Only 9% of jobs, not 47%, are at high risk of automation - martincmartin
http://www.economist.com/news/finance-and-economics/21699930-reasons-be-less-afraid-about-march-machines-im-afraid-i-cant-do
======
rskar
tldr; :"One widely cited paper by Carl Frey and Michael Osborne at Oxford
University found that as many as 47% of Americans work in jobs that will be
highly susceptible to automation over the next two decades. But a new working
paper by Melanie Arntz, Terry Gregory and Ulrich Zierahn of the Centre for
European Economic Research paints a slightly brighter picture. ... But the
newer study finds that three-quarters of those jobs involve some group work or
face-to-face interaction—tasks robot struggle with. Applying a similar
analysis to all jobs, they find that only 9%, not 47%, are at high risk of
automation. ... And finally, even if the 9% figure is closer to the truth,
that still threatens the livelihood of millions. For the poorest quarter of
the population, the proportion of jobs at risk rises to 26%, since more of
them work in the sort of routine jobs most susceptible to automation."

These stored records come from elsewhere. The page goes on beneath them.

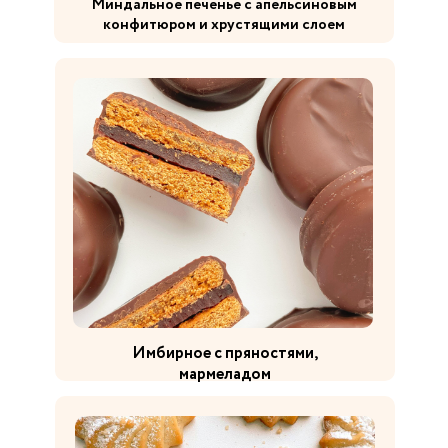
Миндальное печенье с апельсиновым
конфитюром и хрустящими слоем
Имбирное с пряностями,
мармеладом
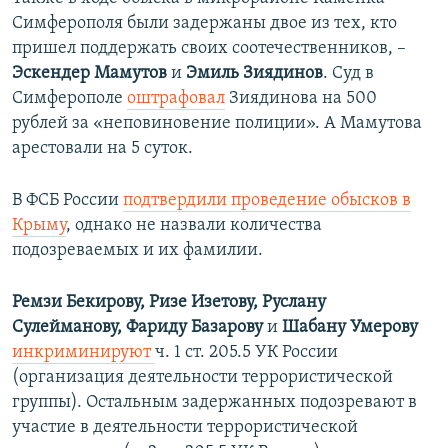
Симферополя были задержаны двое из тех, кто
пришел поддержать своих соотечественников, –
Эскендер Мамутов
и
Эмиль Зиядинов
. Суд в
Симферополе
оштрафовал
Зиядинова на 500
рублей за «неповиновение полиции». А Мамутова
арестовали на 5 суток.
В ФСБ России
подтвердили проведение обысков в
Крыму
, однако не назвали количества
подозреваемых и их фамилии.
Ремзи Бекирову, Ризе Изетову, Руслану
Сулейманову, Фариду Базарову
и
Шабану Умерову
инкриминируют
ч. 1 ст. 205.5 УК России
(организация деятельности террористической
группы). Остальным задержанных подозревают в
участие в деятельности террористической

(Not sure, but I think this is) Their paper:
[https://www.advisorsandpartners.co.uk/wp-
content/uploads/201...](https://www.advisorsandpartners.co.uk/wp-
content/uploads/2016/03/The-Risk-of-Automation-for-Jobs-in-OECD-
Countries.pdf). Page 20 suggests that unless your "Income Percentile" is much
above 50%, then you're among the (more-or-less) 20% of jobs lost to
automation. Get above 75%, then you're sitting pretty.